The sadness in her voice stalled his surge of irritation. “More?”
She put a hand on his arm. “Archon wants to take us away from a world that hates and fears us. There is a military starship, the CSS Angel, that’s recently been completed. We are going to steal it, and hopefully find a world where we no longer need to be ashamed of what we are.”
Mamoru turned the holodisk case over, watching the light play off the smooth, black plastic. “Why go to all that trouble? Why not migrate to a colony world in the usual manner?”
“Because.” She gestured with both hands, as if it was that obvious. “Established colonies come with the same prejudices that exist on Earth. Add to it, some of us don’t trust being helpless in stasis tanks for the trip. We can use the Angel as a place to live until we find a planet.”
“Planets with natural Earthlike conditions are rare. Most are the result of terraforming. Your plan relies on a degree of optimism I find impractical.”
“That’s another reason he wants the Angel. It’s so large we could live on it for at least two generations if we have to. By then, if we cannot find somewhere to go, we will select one of the smaller colonies. There is also talk of using it as a bargaining chip, trading it back to the government in exchange for sovereignty rights on a small colony. Archon has everything sussed out.”
“I do not know about living on a starship for the rest of my life.
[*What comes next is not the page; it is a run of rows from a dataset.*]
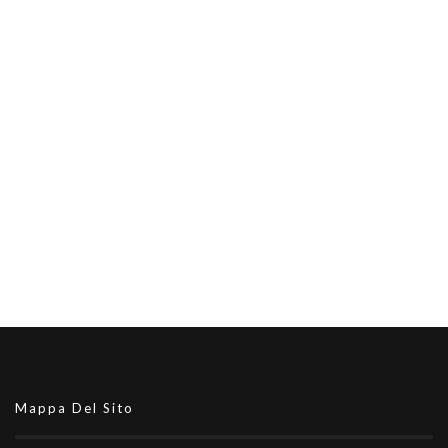
Mappa Del Sito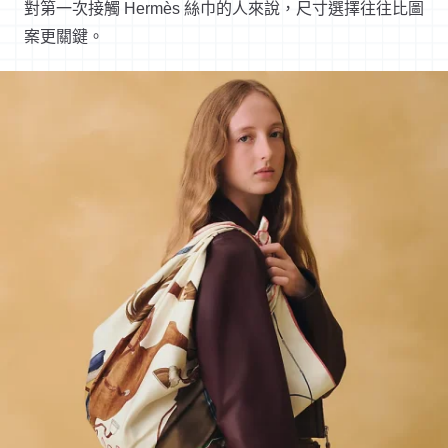
對第一次接觸 Hermès 絲巾的人來說，尺寸選擇往往比圖
案更關鍵。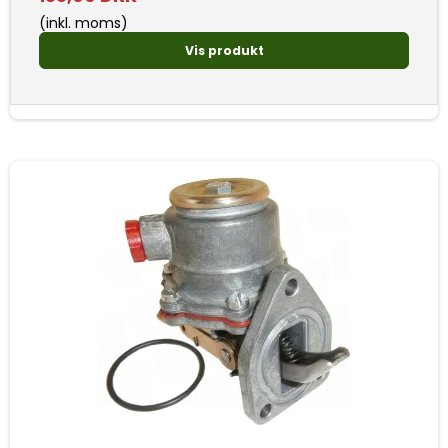
(inkl. moms)
Vis produkt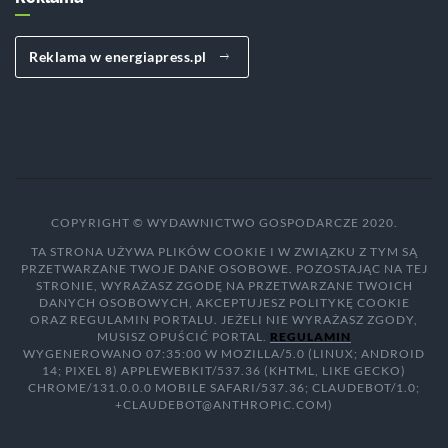
Reklama w energiapress.pl
COPYRIGHT © WYDAWNICTWO GOSPODARCZE 2020.
TA STRONA UŻYWA PLIKÓW COOKIE I W ZWIĄZKU Z TYM SĄ
PRZETWARZANE TWOJE DANE OSOBOWE. POZOSTAJĄC NA TEJ
STRONIE, WYRAŻASZ ZGODĘ NA PRZETWARZANE TWOICH
DANYCH OSOBOWYCH, AKCEPTUJESZ POLITYKĘ COOKIE
ORAZ REGULAMIN PORTALU. JEŻELI NIE WYRAŻASZ ZGODY,
MUSISZ OPUŚCIĆ PORTAL.
REGULAMIN
WYGENEROWANO 07:35:00 W MOZILLA/5.0 (LINUX; ANDROID
14; PIXEL 8) APPLEWEBKIT/537.36 (KHTML, LIKE GECKO)
CHROME/131.0.0.0 MOBILE SAFARI/537.36; CLAUDEBOT/1.0;
+CLAUDEBOT@ANTHROPIC.COM)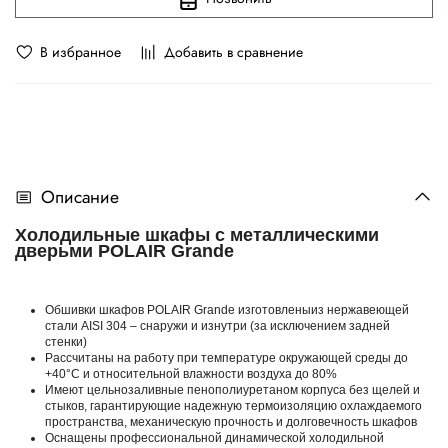
В избранное
Добавить в сравнение
Описание
Холодильные шкафы с металлическими
дверьми POLAIR Grande
Обшивки шкафов POLAIR Grande изготовленыиз нержавеющей
стали AISI 304 – снаружи и изнутри (за исключением задней
стенки)
Рассчитаны на работу при температуре окружающей среды до
+40°С и относительной влажности воздуха до 80%
Имеют цельнозаливные пенополиуретаном корпуса без щелей и
стыков, гарантирующие надежную термоизоляцию охлаждаемого
пространства, механическую прочность и долговечность шкафов
Оснащены профессиональной динамической холодильной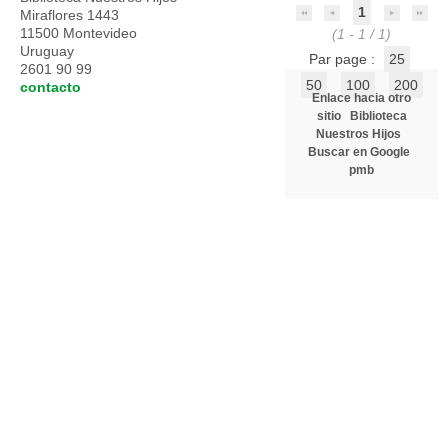
1
Miraflores 1443
11500 Montevideo
(1 - 1 / 1)
Uruguay
Par page :
25
2601 90 99
50
100
200
contacto
Enlace hacia otro
sitio
Biblioteca
Nuestros Hijos
Buscar en Google
pmb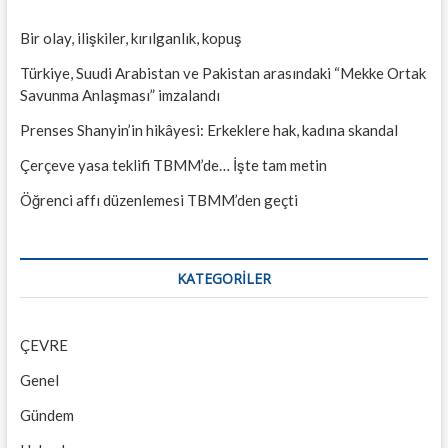
Bir olay, ilişkiler, kırılganlık, kopuş
Türkiye, Suudi Arabistan ve Pakistan arasındaki “Mekke Ortak
Savunma Anlaşması” imzalandı
Prenses Shanyin’in hikâyesi: Erkeklere hak, kadına skandal
Çerçeve yasa teklifi TBMM’de… İşte tam metin
Öğrenci affı düzenlemesi TBMM’den geçti
KATEGORILER
ÇEVRE
Genel
Gündem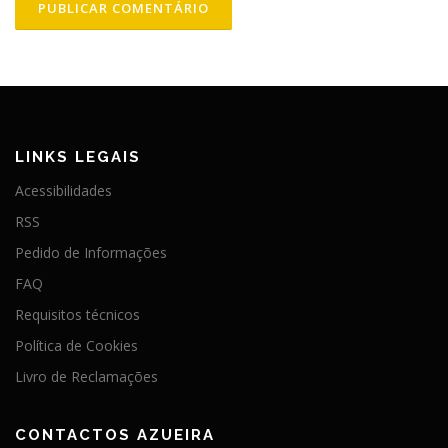
LINKS LEGAIS
Acessibilidades
RSS
Pedido de Informações
FAQ
Requisitos técnicos
Política de Cookies
Livro de Reclamações
CONTACTOS AZUEIRA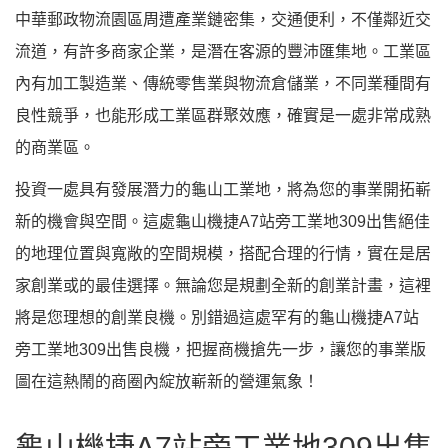
中華郵政物流園區周遭產業鏈密集，交通便利，不僅鄰近交
流道，有許多商家企業，是潛在客源的豐沛匯集地。
工業區
內有加工製造業、傳統零售業與物流倉儲業，不同業種間有
良性競爭，也能形成工業區群聚效應，確實是一處非常成熟
的商業區。
投資一處具有發展潛力的龜山工業地，將為您的事業開拓嶄
新的機會與空間。這處龜山機捷A7站旁工業地309出售絕佳
的地理位置與寬敞的空間規模，搭配合理的行情，實在是居
家創業或的最佳選擇。無論您是規劃全新的創業計畫，這裡
將是您理想的創業良機。別錯過這處罕有的龜山機捷A7站
旁工業地309出售良機，把握商機搶先一步，讓您的事業版
圖在這熱鬧的商圈內綻放嶄新的營運氣象！
龜山機捷A7站旁工業地309出售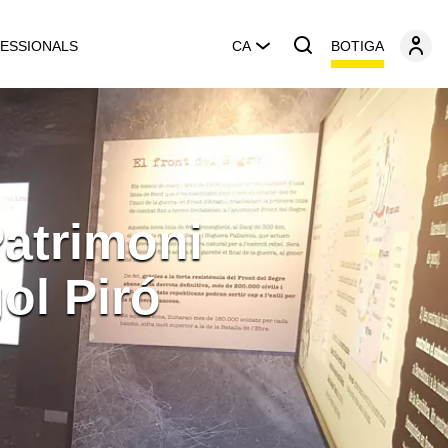
BOTIGA
ESSIONALS
CA
Patrimoni
ol Piró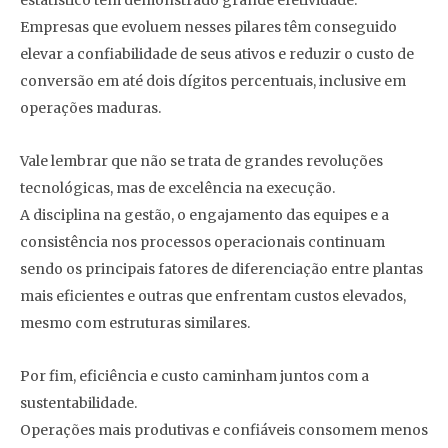
estatístico têm demonstrado grande efetividade.
Empresas que evoluem nesses pilares têm conseguido
elevar a confiabilidade de seus ativos e reduzir o custo de
conversão em até dois dígitos percentuais, inclusive em
operações maduras.
Vale lembrar que não se trata de grandes revoluções
tecnológicas, mas de excelência na execução.
A disciplina na gestão, o engajamento das equipes e a
consistência nos processos operacionais continuam
sendo os principais fatores de diferenciação entre plantas
mais eficientes e outras que enfrentam custos elevados,
mesmo com estruturas similares.
Por fim, eficiência e custo caminham juntos com a
sustentabilidade.
Operações mais produtivas e confiáveis consomem menos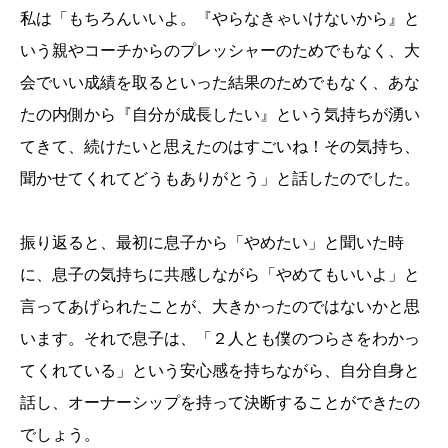
私は「もちろんいいよ。『やらなきゃいけないから』と
いう親やコーチからのプレッシャーのためでもなく、大
会でいい成績を取るといった結果のためでもなく、あな
たの内側から『自分が成長したい』という気持ちが湧い
てきて、続けたいと思えたのはすごいね！その気持ち、
聞かせてくれてどうもありがとう」と話したのでした。
振り返ると、最初に息子から「やめたい」と聞いた時
に、息子の気持ちに共感しながら「やめてもいいよ」と
言ってあげられたことが、大きかったのではないかと思
います。それで息子は、「２人とも僕のつらさをわかっ
てくれている」という安心感を持ちながら、自分自身と
話し、オーナーシップを持って決断することができたの
でしょう。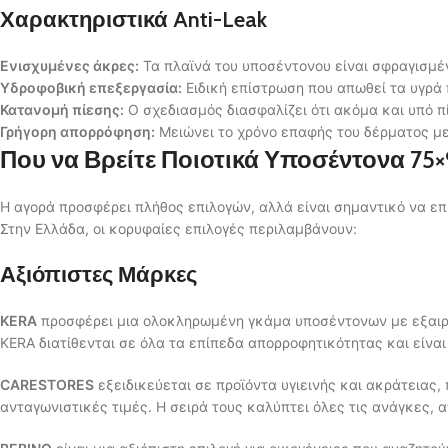
Χαρακτηριστικά Anti-Leak
Ενισχυμένες άκρες:
Τα πλαϊνά του υποσέντονου είναι σφραγισμέ
Υδροφοβική επεξεργασία:
Ειδική επίστρωση που απωθεί τα υγρά 
Κατανομή πίεσης:
Ο σχεδιασμός διασφαλίζει ότι ακόμα και υπό πί
Γρήγορη απορρόφηση:
Μειώνει το χρόνο επαφής του δέρματος με
Που να Βρείτε Ποιοτικά Υποσέντονα 75
Η αγορά προσφέρει πλήθος επιλογών, αλλά είναι σημαντικό να επ
Στην Ελλάδα, οι κορυφαίες επιλογές περιλαμβάνουν:
Αξιόπιστες Μάρκες
KERA
προσφέρει μια ολοκληρωμένη γκάμα υποσέντονων με εξαιρετ
KERA διατίθενται σε όλα τα επίπεδα απορροφητικότητας και είναι
CARESTORES
εξειδικεύεται σε προϊόντα υγιεινής και ακράτειας
ανταγωνιστικές τιμές. Η σειρά τους καλύπτει όλες τις ανάγκες,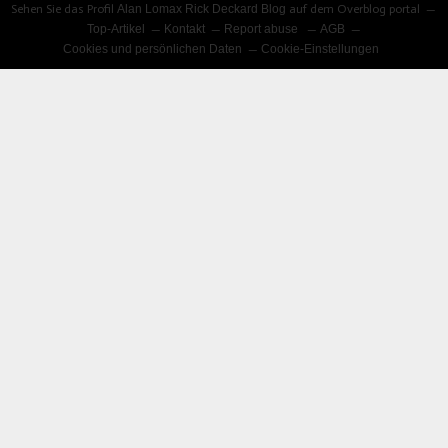
Sehen Sie das Profil
Alan Lomax Rick Deckard Blog
auf dem Overblog portal
Top-Artikel
Kontakt
Report abuse
AGB
Cookies und persönlichen Daten
Cookie-Einstellungen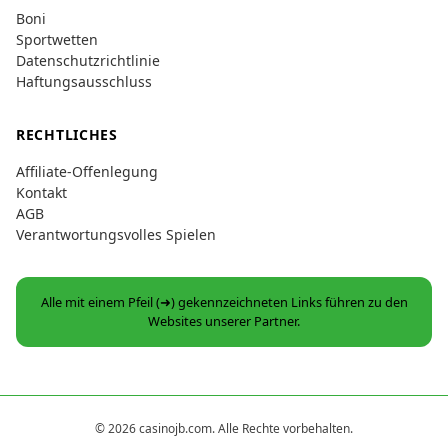
Boni
Sportwetten
Datenschutzrichtlinie
Haftungsausschluss
RECHTLICHES
Affiliate-Offenlegung
Kontakt
AGB
Verantwortungsvolles Spielen
Alle mit einem Pfeil (➜) gekennzeichneten Links führen zu den
Websites unserer Partner.
© 2026 casinojb.com. Alle Rechte vorbehalten.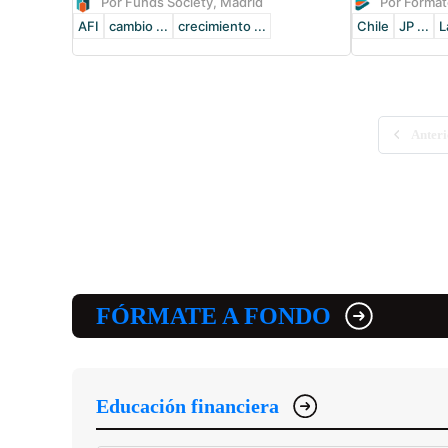
Por Funds Society, Madrid
Por Fórmat
AFI
cambio ...
crecimiento ...
Chile
JP ...
L
Anteri
FÓRMATE A FONDO
Educación financiera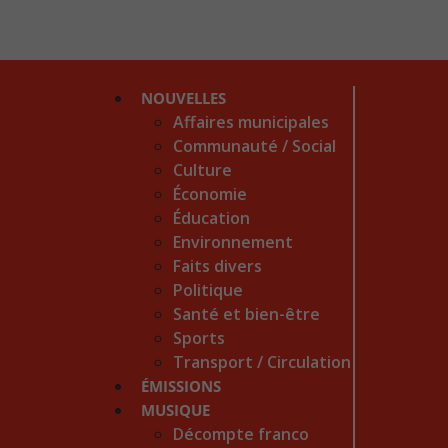
NOUVELLES
Affaires municipales
Communauté / Social
Culture
Économie
Éducation
Environnement
Faits divers
Politique
Santé et bien-être
Sports
Transport / Circulation
ÉMISSIONS
MUSIQUE
Décompte franco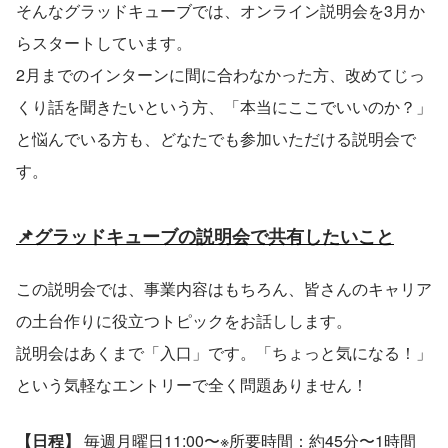
そんなグラッドキューブでは、オンライン説明会を3月か
らスタートしています。
2月までのインターンに間に合わなかった方、改めてじっ
くり話を聞きたいという方、「本当にここでいいのか？」
と悩んでいる方も、どなたでも参加いただける説明会で
す。
📌グラッドキューブの説明会で共有したいこと
この説明会では、事業内容はもちろん、皆さんのキャリア
の土台作りに役立つトピックをお話しします。
説明会はあくまで「入口」です。「ちょっと気になる！」
という気軽なエントリーで全く問題ありません！
【日程】
 毎週月曜日11:00〜※所要時間：約45分〜1時間 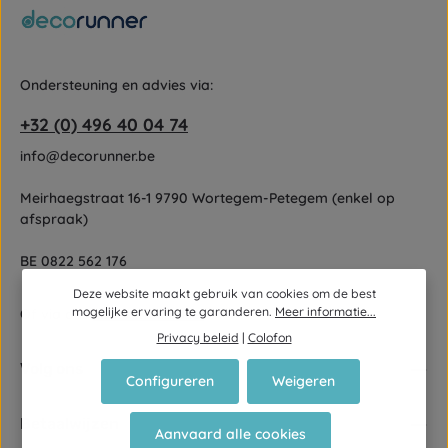
Ondersteuning en advies via:
+32 (0) 496 40 04 74
info@decorunner.be
Meirhaegstraat 16-1 9790 Wortegem-Petegem (enkel op
afspraak)
BE 0822 562 176
Deze website maakt gebruik van cookies om de best
mogelijke ervaring te garanderen.
Meer informatie...
Of via ons
contactformulier
.
Privacy beleid
|
Colofon
Volg ons
Configureren
Weigeren
Betaalwijzen
Aanvaard alle cookies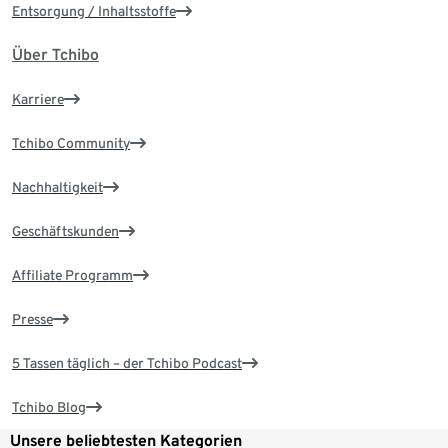
Entsorgung / Inhaltsstoffe
Über Tchibo
Karriere
Tchibo Community
Nachhaltigkeit
Geschäftskunden
Affiliate Programm
Presse
5 Tassen täglich – der Tchibo Podcast
Tchibo Blog
Unsere beliebtesten Kategorien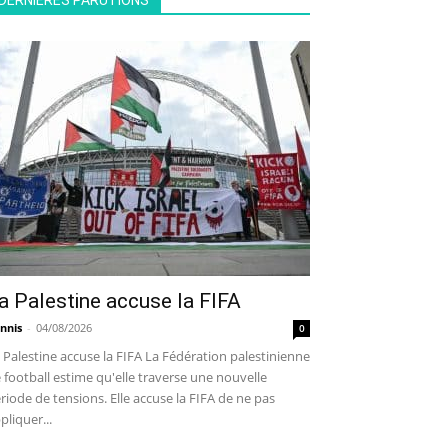
DERNIÈRES PARUTIONS
a Palestine accuse la FIFA
nnis
-
04/08/2026
0
 Palestine accuse la FIFA La Fédération palestinienne
 football estime qu'elle traverse une nouvelle
riode de tensions. Elle accuse la FIFA de ne pas
pliquer...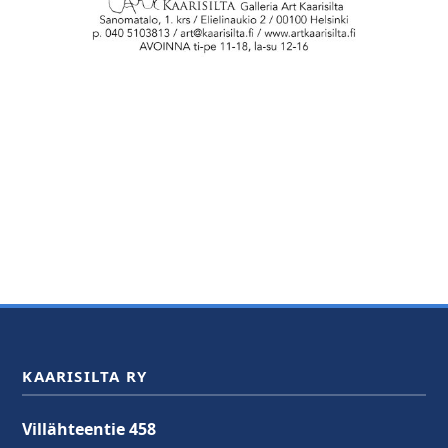
KAARISILTA RY
Villähteentie 458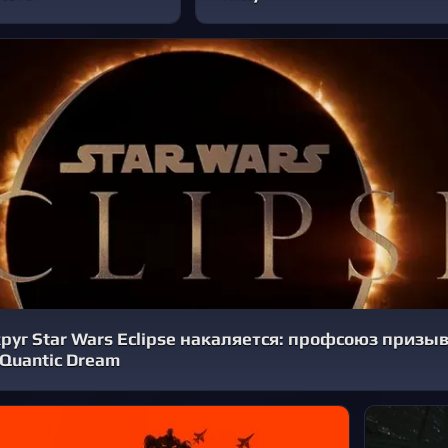
руг Star Wars Eclipse накаляется: профсоюз призыв
 Quantic Dream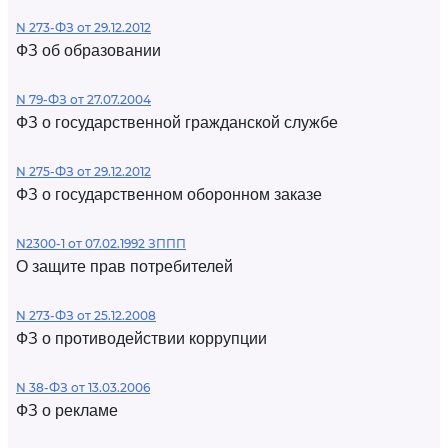
N 273-ФЗ от 29.12.2012
ФЗ об образовании
N 79-ФЗ от 27.07.2004
ФЗ о государственной гражданской службе
N 275-ФЗ от 29.12.2012
ФЗ о государственном оборонном заказе
N2300-1 от 07.02.1992 ЗППП
О защите прав потребителей
N 273-ФЗ от 25.12.2008
ФЗ о противодействии коррупции
N 38-ФЗ от 13.03.2006
ФЗ о рекламе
There is no nature, no spirits.” He quieted, gazing at the sky through the holes in the roof. “What about my request?”
“He’s looking into it. I assure you, he always keeps his word.” She glanced at the door. “I’
ll be in contact in a few days when the time is right.”
“It seems you leave me little choice.” Mamoru closed his eyes. “Very well.”
The echo of Anna’s boots grew distant and stopped with the sound of a car door closing. He did not move, even as the whine of her hovercar moved up and over the building, followed by intense cyan light shifting among the still-smoking portals cut by the assassins. Soon, the ion drive noise faded to silence.
Mamoru waited.
After a minute, he smiled. “Thank you.”
A surprised gasp echoed from a few meters behind.
“That line did not fail on its own.”
“I did not want them to succeed, but I have killed myself,” said Sadako.
He opened his eyes as he spun. She had come within a few steps, staring downcast at a patch of blood. Black material split open as her head covering receded and absorbed into the metal ring at the collar of her suit.
“No, you have not.” Mamoru moved to her, cradling her cheek in his hand. “They have no power over you.”
She reached up and clasped his wrist. “They have put death in my head, Mamoru. When they realize what I have done…” She sniffled. “Do you even remember me?”
“Each night, I hear your screams as they carried you off.” He looked down, eyes watering.
A tear ran from her eye onto his hand, over his fingers. “They were going to train me to pleasure men, but I tried to escape. I was caught, but I got far enough to impress them. They reassigned me as a spy. To be owned by those who murdered my parents… I―” She fell against him, sobbing for a moment. “I want them to set it off. I cannot do this anymore. I cannot live as a slave.”
“Sister, you are free. You no longer need wear the name of your captors’ clan. You are not Kuroyama, you are Saitō.”
She looked to the side, failing to contain her tears. “I know you are not my blood.”
“Mother told you to keep your distance, but you did not listen. I regret the circumstances of our first reunion, when they sent you to test our security. I did not enjoy injuring you, but I could not fail Minamoto in such a public way. I am sorry for our third meeting. It pained me to harm you again, but I could not do what you wanted. I could not kill the last family I have.” He remained quiet for a moment. “You are my blood, Sadako. She was as much my mother as yours. It is a father we do not share.”